The story centers on a Loretta Castorini (Cher), an Italian-American widow pushing 40. An accountant, she lives in a palatial house in Brooklyn, exquisitely shot by cinematographer David Watkin, with her gloomy father Cosmo (Vincent Gardenia), an affluent plumber, & her gloomier mother Rose (Olympia Dukakis). Gloomiest of all is her grandfather (Feodor Chalaipin), who moves around in a wake of small dogs—the only time joy registers on his face is when he gets them to howl at the moon.

Loretta agrees to marry her dull, pleasant boyfriend Johnny (Danny Aiello), who by her own admission she likes but doesn’t love, before he leaves for Italy & the deathbed of his vociferous, energetic mother. While he’s away, Loretta goes to invite his brother Ronnie (Nicolas Cage) to the wedding, & the two fall immediately in love. Meanwhile, Rose struggles with the awareness that Cosmo is cheating on her.

That’s the plot, but it does no justice to the richness of the movie, which works on a surprisingly broad canvas, with minor characters ranging from Loretta’s customers to Cosmo’s, Ronnie’s coworkers, the waiters at the restaurants, or random passersby like the vitriolic old crone with whom Loretta has an odd exchange at the airport. In formal terms, the resolution of the plot is a bit of an anticlimax, really, but while you’re watching the movie it’s comedic bliss, & utterly satisfying.


Indeed, this is one of those rare & precious movies where everything somehow went improbably right. Cher did her best work as an actress in Moonstruck, & Cage probably had his finest hour here, too. But the supporting actors & bit players are sublime without exception—in particular Louis Guss & Julie Bovasso as Loretta’s Aunt & Uncle, & John Mahoney as a coed-loving college professor who happens into dinner with Rose & wistfully discovers the pleasure of a mature woman’s company.
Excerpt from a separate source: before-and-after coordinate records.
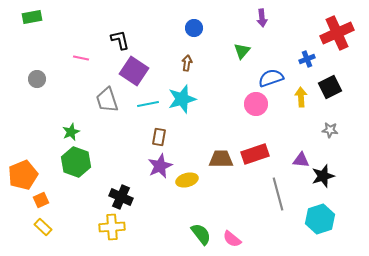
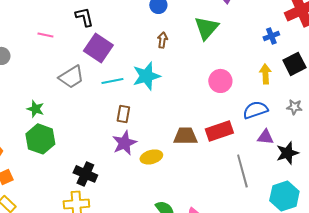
green triangle: (242, 51) -> (206, 28), size x1.5
brown arrow: (187, 63) -> (162, 40), moved
blue semicircle: (271, 78) -> (255, 110), moved
gray trapezoid: (107, 100) -> (71, 77), turned -104
green star: (71, 132) -> (35, 109), turned -30

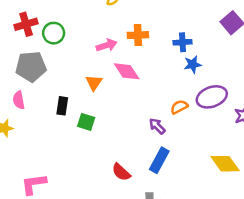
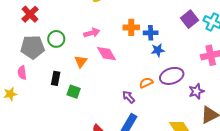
red cross: (26, 24) -> (30, 14), turned -30
green circle: (54, 33) -> (56, 39), moved
orange cross: (138, 35) -> (131, 27), moved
The director, Norman Jewison, did fine work before & after this film, but nowhere else showed this flawless a touch. John Patrick Shanley, who wrote the Oscar-winning, highly quotable script, has never topped it—most of his subsequent work has been brilliant in flashes but badly uneven. But Moonstruck’s dialogue, for all its idiosyncratic poetry, still sounds blunt & natural in the mouths of these actors. The happy irony is that this celebration of love’s glorious imperfection is, in itself, pretty much a perfect movie.

Thursday, February 23, 2012

JUMPIN' DRAC FLASH

If for no other reason than that it’s celebrating its 40th anniversary…

Monster-of-the-Week: …let’s give the nod to the title character in Dracula A.D. 1972, released by the UK’s Hammer Films in the title year.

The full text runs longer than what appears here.